There were 3,705 housing units, of which 2.2% were vacant. The homeowner vacancy rate was 1.0% and the rental vacancy rate was 3.0%.

Racial composition as of the 2020 census
| Race | Number | Percent |
|---|---|---|
| White | 7,221 | 65.1% |
| Black or African American | 398 | 3.6% |
| American Indian and Alaska Native | 20 | 0.2% |
| Asian | 2,705 | 24.4% |
| Native Hawaiian and Other Pacific Islander | 0 | 0.0% |
| Some other race | 121 | 1.1% |
| Two or more races | 622 | 5.6% |

===2000 census===
As of the census of 2000, there were 6,176 people, 2,068 households, and 1,732 families residing in the CDP. The population density was 1,702.0 people per square mile (656.9/km^{2}). There were 2,190 housing units at an average density of 603.5/sq mi (232.9/km^{2}). The racial makeup of the CDP was 91.42% White, 2.66% African American, 0.10% Native American, 4.55% Asian, 0.23% from other races, and 1.05% from two or more races. Hispanic or Latino of any race were 1.41% of the population.

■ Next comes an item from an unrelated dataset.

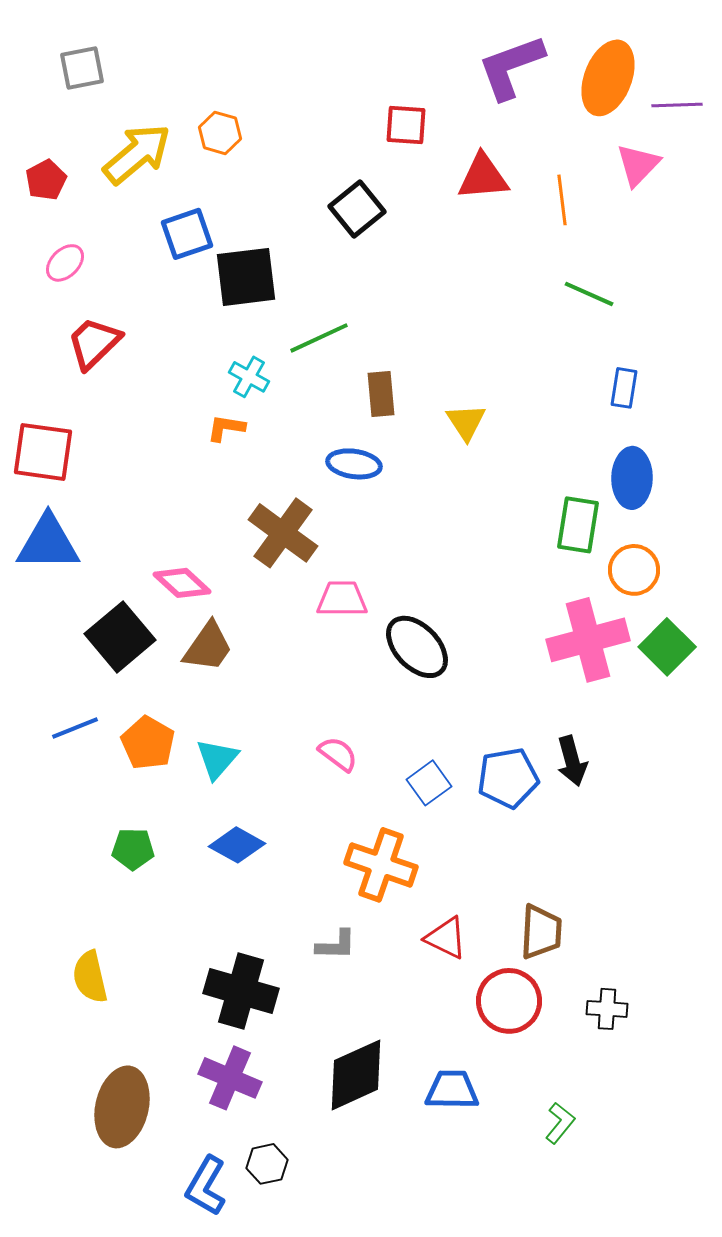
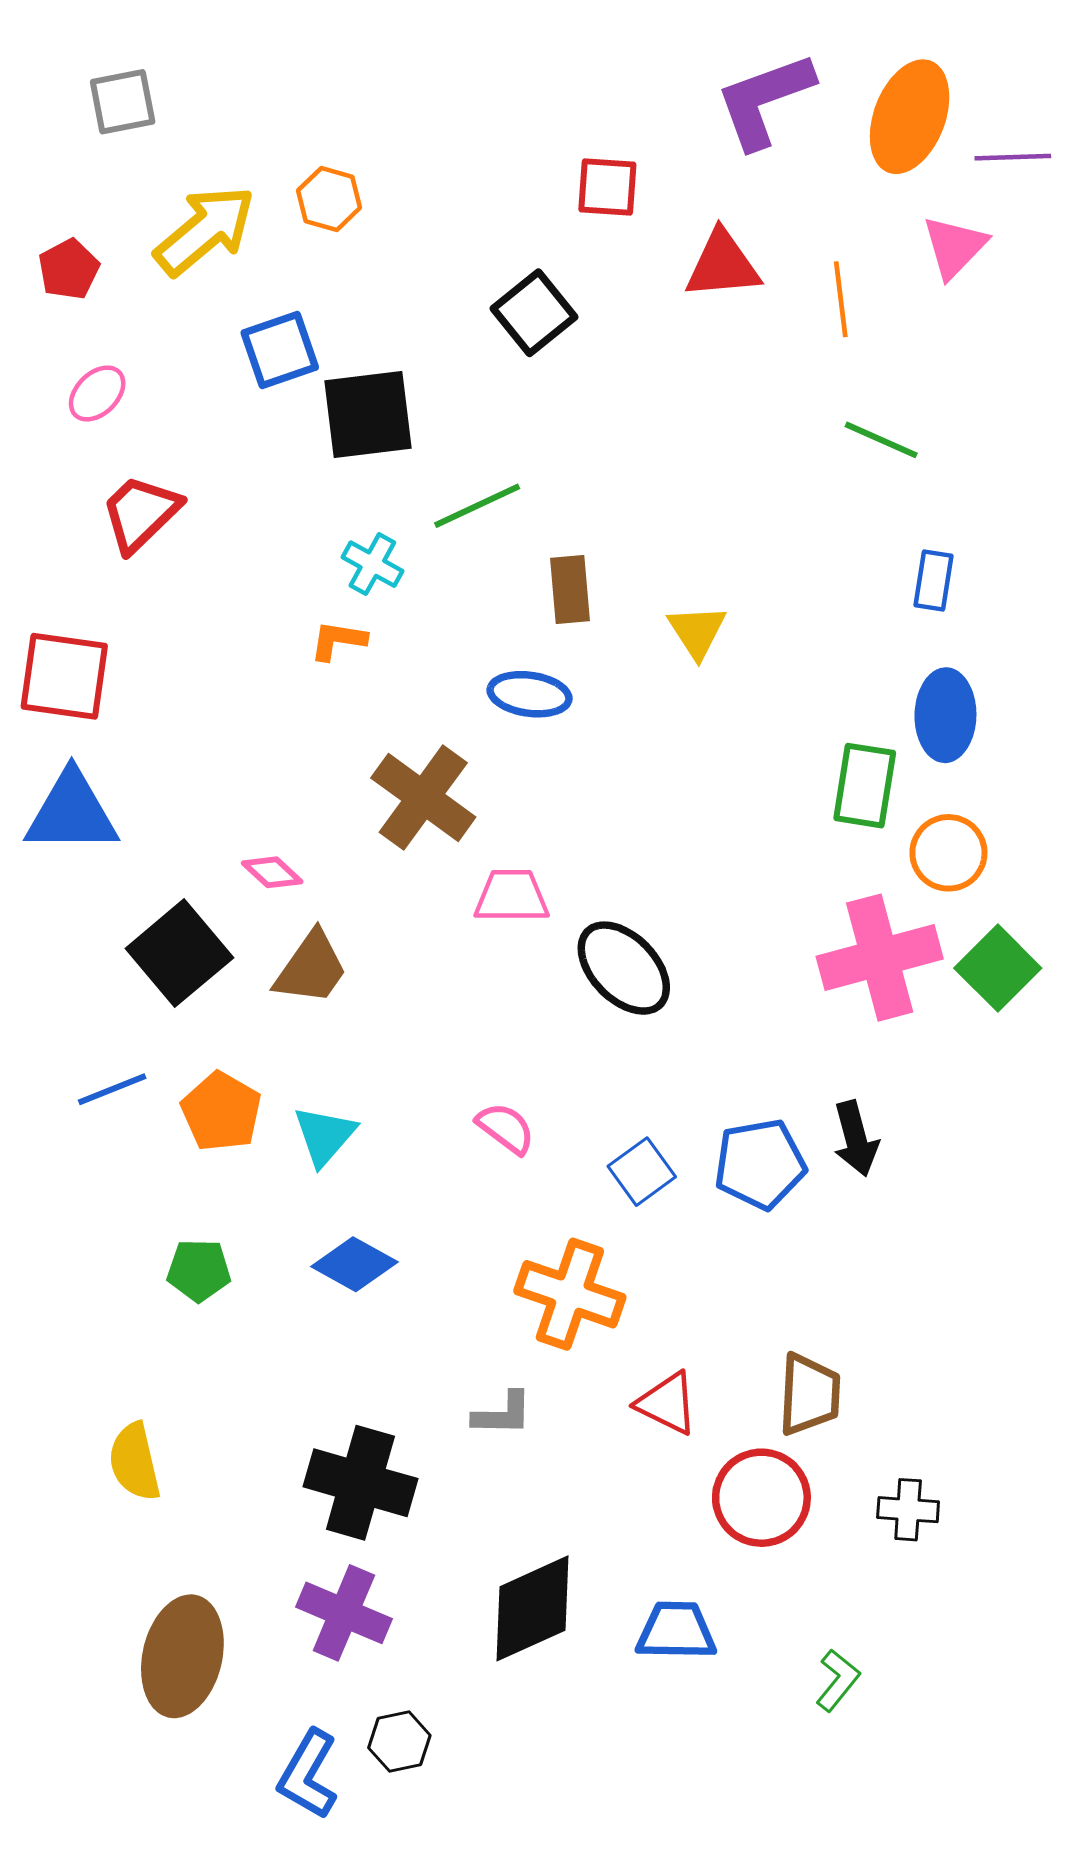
pink diamond: (182, 583) -> (272, 872), size x0.7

There were 2,068 households, out of which 55.4% had children under the age of 18 living with them, 79.2% were married couples living together, 3.2% had a female householder with no husband present, and 16.2% were non-families. 13.2% of all households were made up of individuals, and 2.0% had someone living alone who was 65 years of age or older. The average household size was 2.99 and the average family size was 3.32.

In the CDP, the population was spread out, with 35.7% under the age of 18, 2.0% from 18 to 24, 39.2% from 25 to 44, 18.7% from 45 to 64, and 4.4% who were 65 years of age or older. The median age was 34 years. For every 100 females, there were 100.0 males. For every 100 females age 18 and over, there were 96.0 males.

The median income for a household in the CDP was $113,723, and the median income for a family was $121,019. Males had a median income of $93,839 versus $44,911 for females. The per capita income for the CDP was $43,195. About 0.8% of families and 0.9% of the population were below the poverty line, including 1.2% of those under age 18 and none of those age 65 or over.